▶ **PROBLEM DETAILS**
Every line in the data below that has the word "make" should be returned.

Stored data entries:

|---|

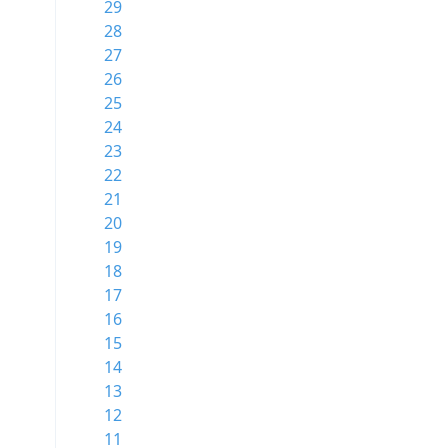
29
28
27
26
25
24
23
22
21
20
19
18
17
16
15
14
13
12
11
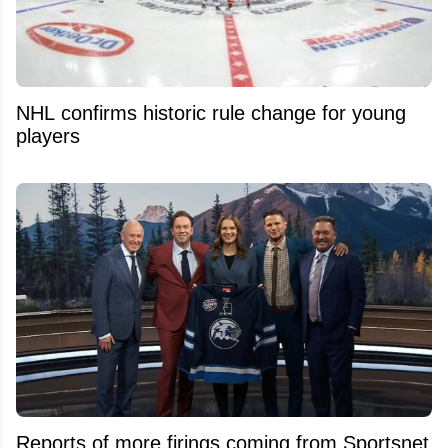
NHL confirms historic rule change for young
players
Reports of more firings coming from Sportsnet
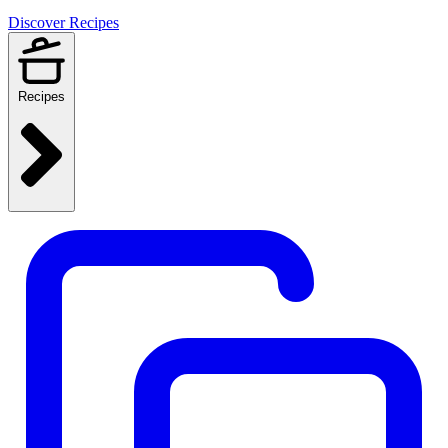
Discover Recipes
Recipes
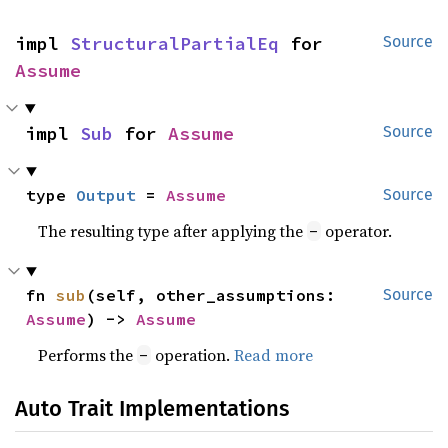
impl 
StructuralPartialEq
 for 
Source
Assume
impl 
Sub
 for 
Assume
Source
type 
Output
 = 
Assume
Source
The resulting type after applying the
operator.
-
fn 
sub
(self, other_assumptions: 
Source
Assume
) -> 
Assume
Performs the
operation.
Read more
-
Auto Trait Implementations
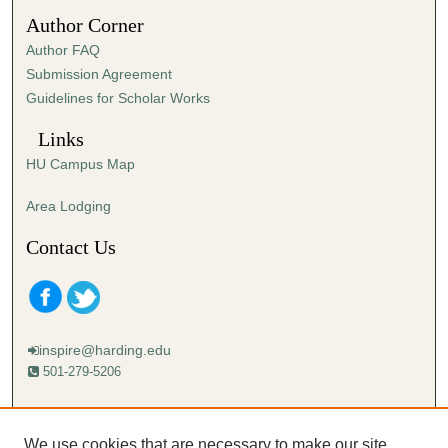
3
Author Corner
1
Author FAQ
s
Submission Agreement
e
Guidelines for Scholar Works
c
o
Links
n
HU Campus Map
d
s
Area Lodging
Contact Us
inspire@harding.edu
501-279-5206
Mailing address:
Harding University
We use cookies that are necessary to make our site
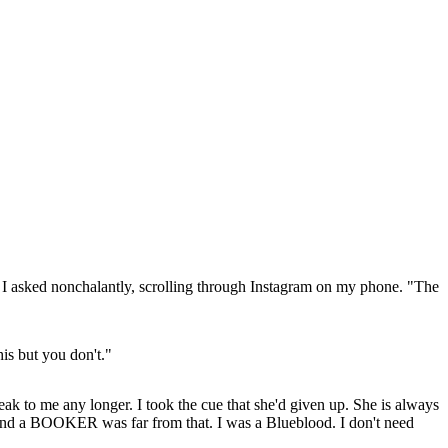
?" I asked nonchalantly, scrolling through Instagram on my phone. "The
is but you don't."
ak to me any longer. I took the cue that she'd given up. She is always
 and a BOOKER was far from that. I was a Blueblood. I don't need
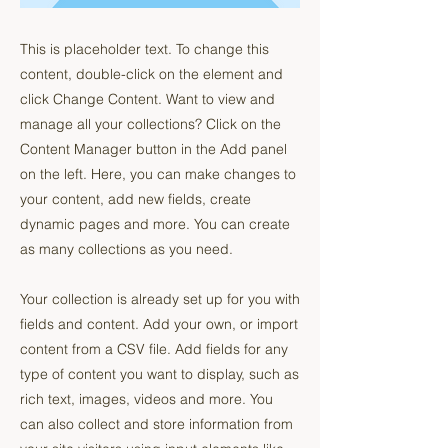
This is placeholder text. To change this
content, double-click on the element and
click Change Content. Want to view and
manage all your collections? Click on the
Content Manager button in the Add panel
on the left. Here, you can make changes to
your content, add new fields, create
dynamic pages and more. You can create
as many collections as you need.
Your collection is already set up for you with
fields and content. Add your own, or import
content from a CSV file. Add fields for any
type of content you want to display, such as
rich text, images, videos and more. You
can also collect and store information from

|---|

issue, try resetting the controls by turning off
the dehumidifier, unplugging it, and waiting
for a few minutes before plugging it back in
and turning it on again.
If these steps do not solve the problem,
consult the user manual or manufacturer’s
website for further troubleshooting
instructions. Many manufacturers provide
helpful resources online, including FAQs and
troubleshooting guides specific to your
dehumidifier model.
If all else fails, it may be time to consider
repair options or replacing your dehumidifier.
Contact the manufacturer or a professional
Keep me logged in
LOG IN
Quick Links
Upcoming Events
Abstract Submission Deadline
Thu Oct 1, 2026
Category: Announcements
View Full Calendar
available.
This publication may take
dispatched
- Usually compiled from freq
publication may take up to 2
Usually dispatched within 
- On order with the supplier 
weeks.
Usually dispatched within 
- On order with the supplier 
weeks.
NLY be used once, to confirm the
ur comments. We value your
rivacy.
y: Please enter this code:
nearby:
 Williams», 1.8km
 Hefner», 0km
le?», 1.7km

|---|

▶ **TASK RESULT**
We use cookies that are necessary to make our site
on the left. Here, you can make changes to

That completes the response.